Fandom, as a public, comes into being through being addressed as readers/audiences for fan texts. Like all publics, that is, this is not an address to individual readers or interlocutors, but to an imagined body. But it’s not just any body that is hailed (and yes, I know that Warner specifically distinguishes his view from Althusser’s interpellation, but I think they’re more similar than he concedes if he is less literal about the police example), but rather people with particular characteristics.

On one hand, the demarcation of not just any body is because fandom is a counterpublic—or, at least, particular kinds of fandom exist as a counterpublic, while others are subpublics. The larger public that is addressed by things like political rhetoric or the news has a pretense of being comprised of all people, though it’s not really universal but rather a particular sort of imagined rational-critical human with the predictable unmarked, imagined-as-default conditions of whiteness, heterosexuality, maleness, middle-classness, etc.

A subpublic is comprised of people not operating within those assumptions while being hailed, but not imagined  to be distinct from “the” public—Warner’s example is readers of Field and Stream magazine; in the fan context we might think of fanboys (a plug for Suzanne Scott‘s excellent work on fanboys)

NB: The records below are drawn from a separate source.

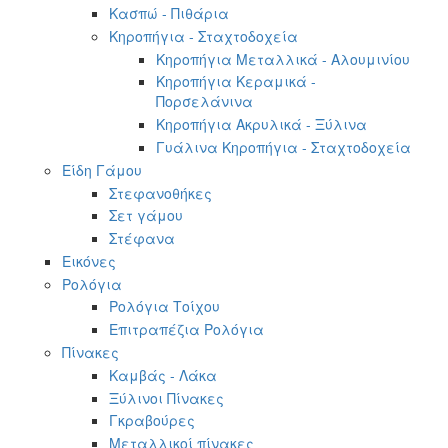
Κασπώ - Πιθάρια
Κηροπήγια - Σταχτοδοχεία
Κηροπήγια Μεταλλικά - Αλουμινίου
Κηροπήγια Κεραμικά -
Πορσελάνινα
Κηροπήγια Ακρυλικά - Ξύλινα
Γυάλινα Κηροπήγια - Σταχτοδοχεία
Είδη Γάμου
Στεφανοθήκες
Σετ γάμου
Στέφανα
Εικόνες
Ρολόγια
Ρολόγια Τοίχου
Επιτραπέζια Ρολόγια
Πίνακες
Καμβάς - Λάκα
Ξύλινοι Πίνακες
Γκραβούρες
Μεταλλικοί πίνακες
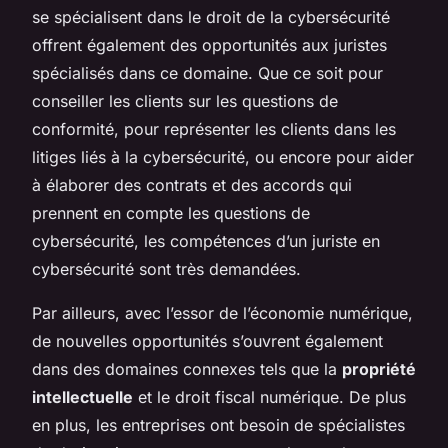
se spécialisent dans le droit de la cybersécurité
offrent également des opportunités aux juristes
spécialisés dans ce domaine. Que ce soit pour
conseiller les clients sur les questions de
conformité, pour représenter les clients dans les
litiges liés à la cybersécurité, ou encore pour aider
à élaborer des contrats et des accords qui
prennent en compte les questions de
cybersécurité, les compétences d’un juriste en
cybersécurité sont très demandées.
Par ailleurs, avec l’essor de l’économie numérique,
de nouvelles opportunités s’ouvrent également
dans des domaines connexes tels que la
propriété
intellectuelle
et le droit fiscal numérique. De plus
en plus, les entreprises ont besoin de spécialistes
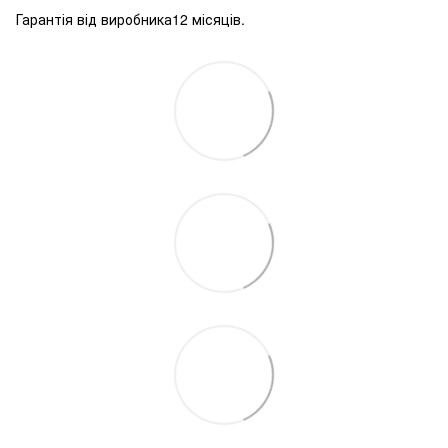
Гарантія від виробника12 місяців.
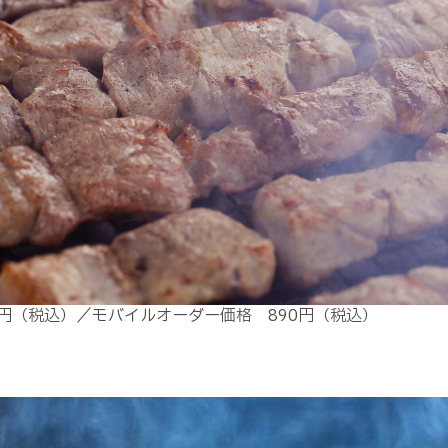
円（税込）／モバイルオーダー価格 890円（税込）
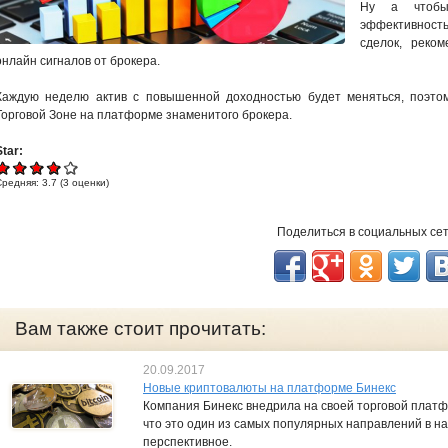
Ну а чтобы
эффективность
сделок, реко
онлайн сигналов от брокера.
Каждую неделю актив с повышенной доходностью будет меняться, поэто
Торговой Зоне на платформе знаменитого брокера.
Star:
Средняя:
3.7
(
3
оценки)
Поделиться в социальных се
Вам также стоит прочитать:
20.09.2017
Новые криптовалюты на платформе Бинекс
Компания Бинекс внедрила на своей торговой платф
что это один из самых популярных направлений в на
перспективное.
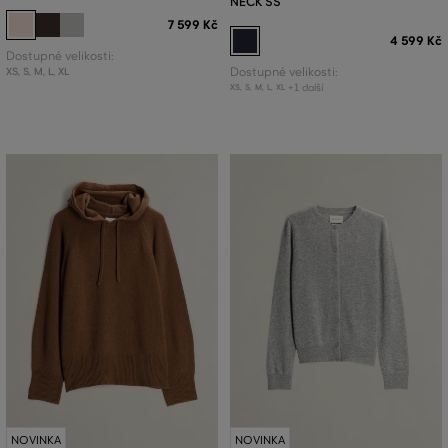
NECK SS
7 599 Kč
4 599 Kč
Dostupné velikosti:
XS
,
S
,
M
,
L
,
XL
Dostupné velikosti:
+1 další
XS
,
S
,
M
,
L
,
XL
NOVINKA
NOVINKA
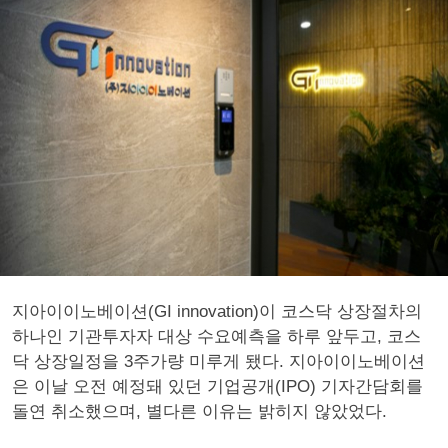
지아이이노베이션(GI innovation)이 코스닥 상장절차의
하나인 기관투자자 대상 수요예측을 하루 앞두고, 코스
닥 상장일정을 3주가량 미루게 됐다. 지아이이노베이션
은 이날 오전 예정돼 있던 기업공개(IPO) 기자간담회를
돌연 취소했으며, 별다른 이유는 밝히지 않았었다.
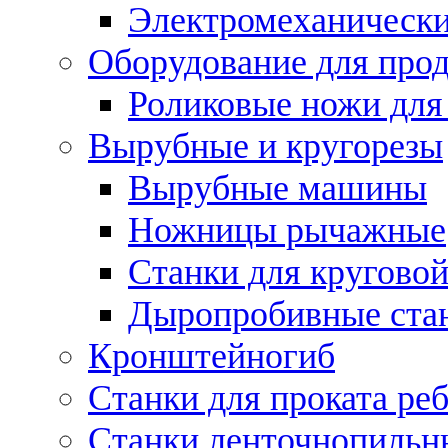
Электромеханическ
Оборудование для прод
Роликовые ножи для
Вырубные и кругорезы
Вырубные машины
Ножницы рычажные
Станки для круговой
Дыропробивные ста
Кронштейногиб
Станки для проката ре
Станки ленточнопильн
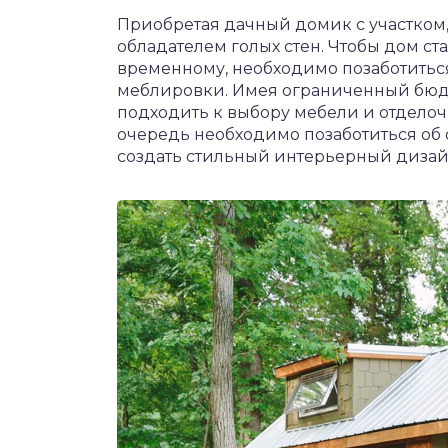
чет крыши и кровли
Приобретая дачный домик с участком, 
П
обладателем голых стен. Чтобы дом с
онт и уход
временному, необходимо позаботитьс
меблировки. Имея ограниченный бюд
катурка
подходить к выбору мебели и отделоч
очередь необходимо позаботиться об 
создать стильный интерьерный диза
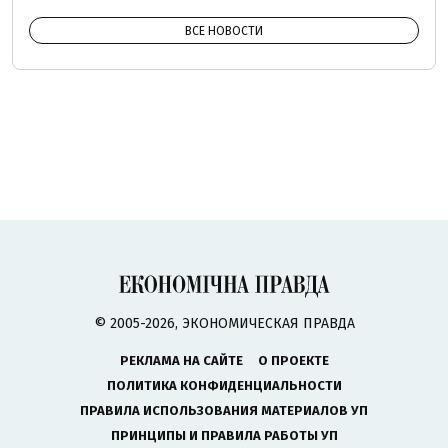
ВСЕ НОВОСТИ
© 2005-2026, ЭКОНОМИЧЕСКАЯ ПРАВДА
РЕКЛАМА НА САЙТЕ
О ПРОЕКТЕ
ПОЛИТИКА КОНФИДЕНЦИАЛЬНОСТИ
ПРАВИЛА ИСПОЛЬЗОВАНИЯ МАТЕРИАЛОВ УП
ПРИНЦИПЫ И ПРАВИЛА РАБОТЫ УП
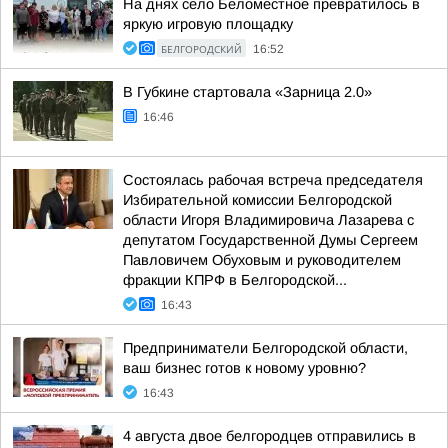
На днях село Беломестное превратилось в
яркую игровую площадку
БЕЛГОРОДСКИЙ
16:52
В Губкине стартовала «Зарница 2.0»
16:46
Состоялась рабочая встреча председателя
Избирательной комиссии Белгородской
области Игоря Владимировича Лазарева с
депутатом Государственной Думы Сергеем
Павловичем Обуховым и руководителем
фракции КПРФ в Белгородской...
16:43
Предприниматели Белгородской области,
ваш бизнес готов к новому уровню?
16:43
4 августа двое белгородцев отправились в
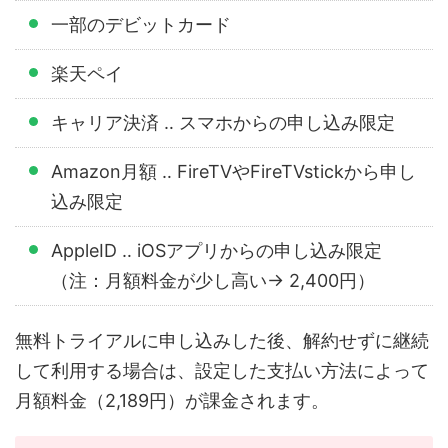
一部のデビットカード
楽天ペイ
キャリア決済 ‥ スマホからの申し込み限定
Amazon月額 ‥ FireTVやFireTVstickから申し
込み限定
AppleID ‥ iOSアプリからの申し込み限定
（注：月額料金が少し高い→ 2,400円）
無料トライアルに申し込みした後、解約せずに継続
して利用する場合は、設定した支払い方法によって
月額料金（2,189円）が課金されます。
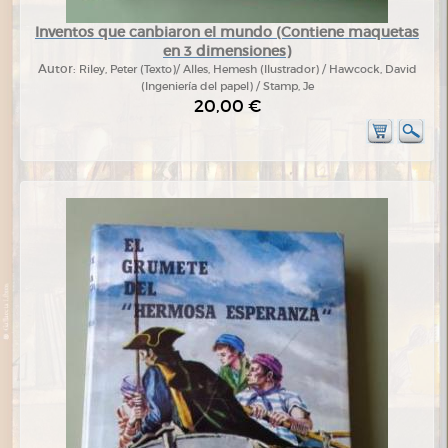
Inventos que canbiaron el mundo (Contiene maquetas
en 3 dimensiones)
Autor:
Riley, Peter (Texto)/ Alles, Hemesh (Ilustrador) / Hawcock, David
(Ingeniería del papel) / Stamp, Je
20,00 €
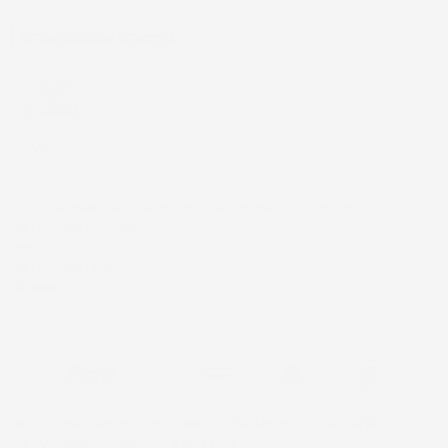
INFORMAZIONI NEGOZIO
4,7
/5
43.853
Il totale delle recensioni indicate include la somma di:
Recensioni Feedaty
185
Recensioni Ebay
43668
© 2024 IMJ Global. Partita IVA: IT01544750522 N. Iscr. REA SI-
2102721 Capitale Sociale: €10.000 I.V.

A counterpublic, on the other hand, cannot make such claims to universality, and indeed does not seek to. Counterpublics are produced with a sharp division from that larger public in a context of subordination; for our purposes that’s fangirls or girl fans or fans engaging in feminized practices like fiction and vidding.

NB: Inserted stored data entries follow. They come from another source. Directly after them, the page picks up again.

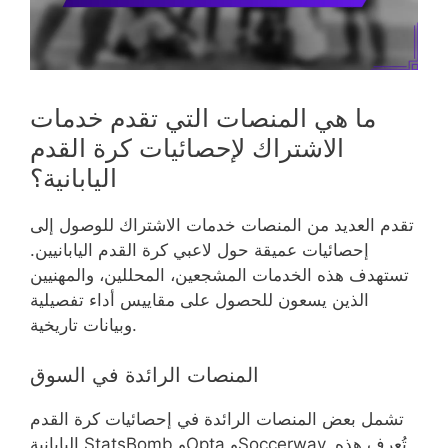
ما هي المنصات التي تقدم خدمات
الاشتراك لإحصائيات كرة القدم
اليابانية؟
تقدم العديد من المنصات خدمات الاشتراك للوصول إلى
إحصائيات عميقة حول لاعبي كرة القدم اليابانيين.
تستهدف هذه الخدمات المشجعين، المحللين، والمهنيين
الذين يسعون للحصول على مقاييس أداء تفصيلية
وبيانات تاريخية.
المنصات الرائدة في السوق
تشمل بعض المنصات الرائدة في إحصائيات كرة القدم
اليابانية StatsBomb وOpta وSoccerway. تُعرف هذه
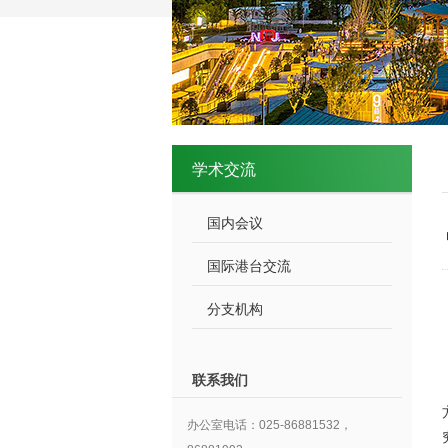
学术交流
国内会议
国际港台交流
分支机构
联系我们
办公室电话：025-86881532，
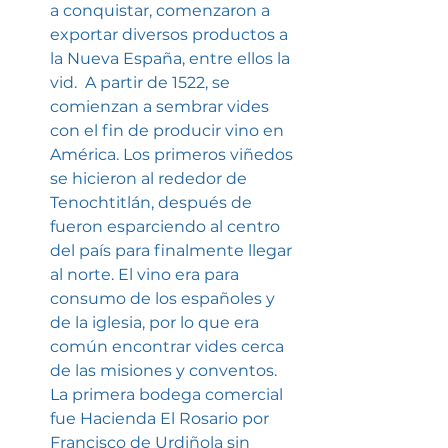
a conquistar, comenzaron a 
exportar diversos productos a 
la Nueva España, entre ellos la 
vid.  A partir de 1522, se 
comienzan a sembrar vides 
con el fin de producir vino en 
América. Los primeros viñedos 
se hicieron al rededor de 
Tenochtitlán, después de 
fueron esparciendo al centro 
del país para finalmente llegar 
al norte. El vino era para 
consumo de los españoles y 
de la iglesia, por lo que era 
común encontrar vides cerca 
de las misiones y conventos. 
La primera bodega comercial 
fue Hacienda El Rosario por 
Francisco de Urdiñola sin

On the other hand, but relatedly, while not calling on an imagined universal population, fandom is projecting a subpopulation with particular characteristics. Fan fiction, for example, is produced for an imagined audience of people who know not only the “source” text or texts, but—more importantly—people who understand what fan fiction is as a genre. This can be seen from the ways in which people tend not to do the work of explaining how to interpret these things.

When people write, they are writing with the understanding that the group of people who ultimately read them will understand that they are reworking popular cultural texts within a set of conventions. The same assumption would be true for fan vids or meta (essays). And through addressing an imagined public with those specifications, that writing performatively calls one into being: Fandom is the group of people who understand what I am doing in this fan text. The circularity is not accidental but integral.

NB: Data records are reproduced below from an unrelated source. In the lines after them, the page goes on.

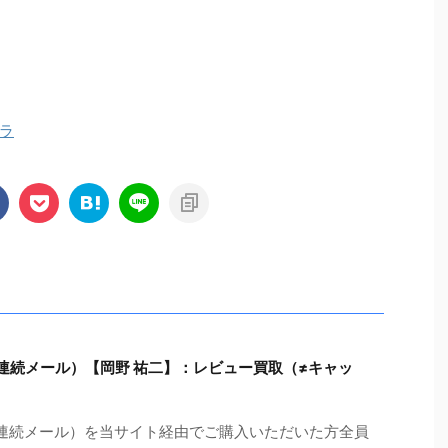
ラ
連続メール）【岡野 祐二】：レビュー買取（≠キャッ
日連続メール）を当サイト経由でご購入いただいた方全員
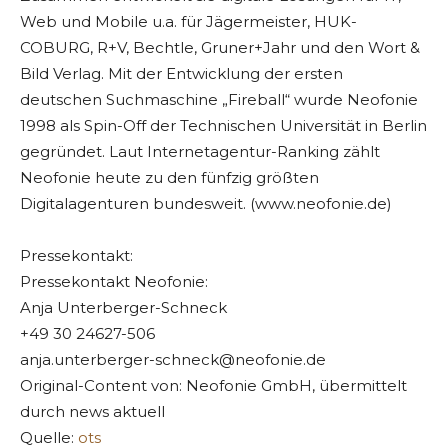
Web und Mobile u.a. für Jägermeister, HUK-
COBURG, R+V, Bechtle, Gruner+Jahr und den Wort &
Bild Verlag. Mit der Entwicklung der ersten
deutschen Suchmaschine „Fireball“ wurde Neofonie
1998 als Spin-Off der Technischen Universität in Berlin
gegründet. Laut Internetagentur-Ranking zählt
Neofonie heute zu den fünfzig größten
Digitalagenturen bundesweit. (www.neofonie.de)
Pressekontakt:
Pressekontakt Neofonie:
Anja Unterberger-Schneck
+49 30 24627-506
anja.unterberger-schneck@neofonie.de
Original-Content von: Neofonie GmbH, übermittelt
durch news aktuell
Quelle:
ots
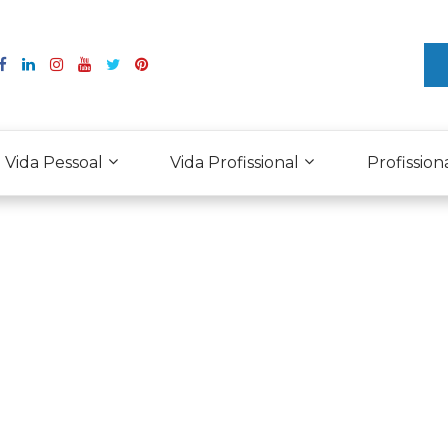
Vida Pessoal
Vida Profissional
Profission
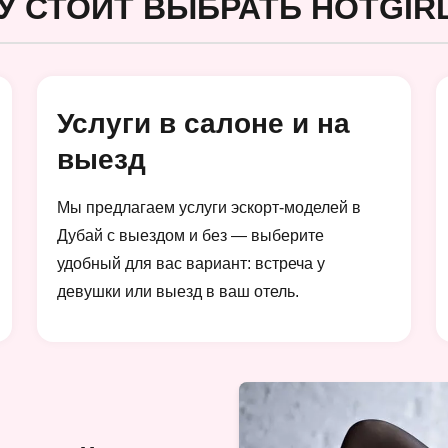
У СТОИТ ВЫБРАТЬ HOTGIRL
Услуги в салоне и на
выезд
Мы предлагаем услуги эскорт-моделей в
Дубай с выездом и без — выберите
удобный для вас вариант: встреча у
девушки или выезд в ваш отель.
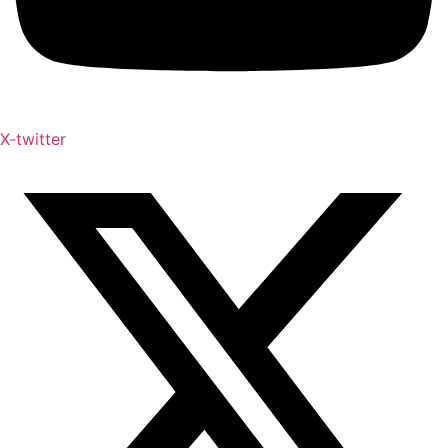
X-twitter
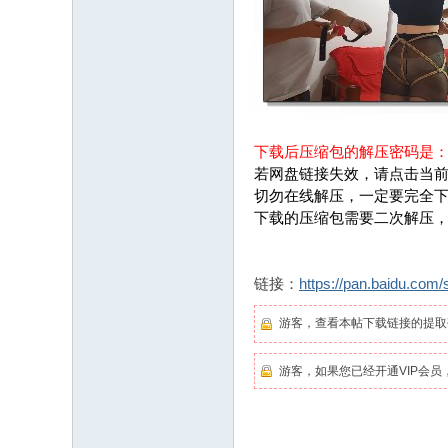
下载后压缩包的解压密码是
若网盘链接失效，请点击当前
切勿在线解压，一定要完全
下载的压缩包需要二次解压
链接：
https://pan.baidu.c
游客，查看本帖下载链接的提
游客，如果您已经开通VIP会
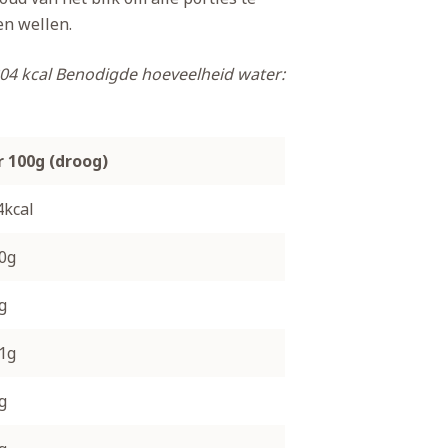
en wellen.
04 kcal
Benodigde hoeveelheid water:
r 100g (droog)
4kcal
.0g
g
.1g
g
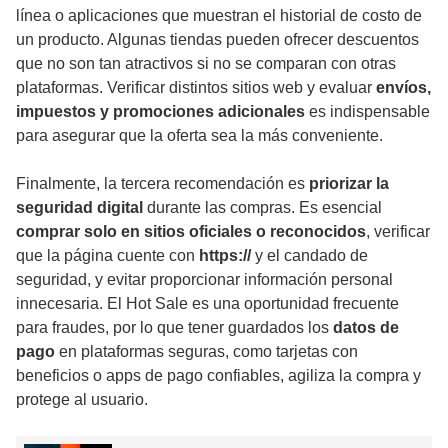
línea o aplicaciones que muestran el historial de costo de
un producto. Algunas tiendas pueden ofrecer descuentos
que no son tan atractivos si no se comparan con otras
plataformas. Verificar distintos sitios web y evaluar
envíos,
impuestos y promociones adicionales
es indispensable
para asegurar que la oferta sea la más conveniente.
Finalmente, la tercera recomendación es
priorizar la
seguridad digital
durante las compras. Es esencial
comprar solo en sitios oficiales o reconocidos
, verificar
que la página cuente con
https://
y el candado de
seguridad, y evitar proporcionar información personal
innecesaria. El Hot Sale es una oportunidad frecuente
para fraudes, por lo que tener guardados los
datos de
pago
en plataformas seguras, como tarjetas con
beneficios o apps de pago confiables, agiliza la compra y
protege al usuario.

This is not necessarily always a true assumption, any more than the imagined perfectly rational deciding reader of political discourse ever actually exists. Any given individual or community is going to have a different place they draw the lines of what constitutes appropriate deployment of the conventions that produce fandom: How much sex and what kind? How “alternative universe” is too far removed? Real person fiction or not? Etc. But the text speaks to an audience that shares its assumptions and then actual people negotiate the extent to which this hail means them.

The public of fandom is produced through an ongoing circulation of these texts binding people together. It’s performatively constituted each time a text makes a claim to the existence of this particular counterpublic. The continualness is key, as fandom, like all publics, must be continually reconstituted through being addressed. (And, as we know from other forms of performativity like Judith Butler‘s discussion of gender, that characteristic of iteration is where change happens, for better or worse, which is why I get so concerned when industry is the one doing the hailing.)